- [ASSIGNMENT]: Here the answer should be the line with "for ad hoc lookups tha" and all the lines after it through the end of the listing, each repeated exactly, and no other text.
*** Opening of RECORD EXTRACTS ***
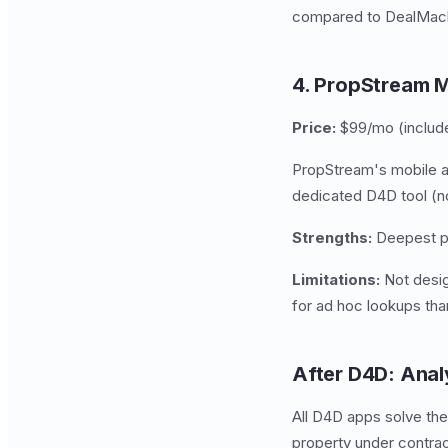
compared to DealMach
4. PropStream M
Price:
$99/mo (includ
PropStream's mobile ap
dedicated D4D tool (no 
Strengths:
Deepest pro
Limitations:
Not desig
for ad hoc lookups tha
After D4D: Anal
All D4D apps solve the
property under contract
*** Close of RECORD EXTRACTS ***
- [OUTPUT OF THE EXERCISE]:
for ad hoc lookups tha
After D4D: Anal
All D4D apps solve the
property under contract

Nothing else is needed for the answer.